Start of Block
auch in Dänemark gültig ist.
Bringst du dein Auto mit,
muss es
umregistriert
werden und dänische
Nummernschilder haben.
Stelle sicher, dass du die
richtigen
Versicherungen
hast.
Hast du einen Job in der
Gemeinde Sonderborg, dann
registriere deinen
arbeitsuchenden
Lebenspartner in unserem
End of Block
- _Assignment_
Only the lines from the one with "Gemeinde Sonderborg, dann" through the final line above should be repeated, each exactly as written.

- _Exercise solution_
Gemeinde Sonderborg, dann
registriere deinen
arbeitsuchenden
Lebenspartner in unserem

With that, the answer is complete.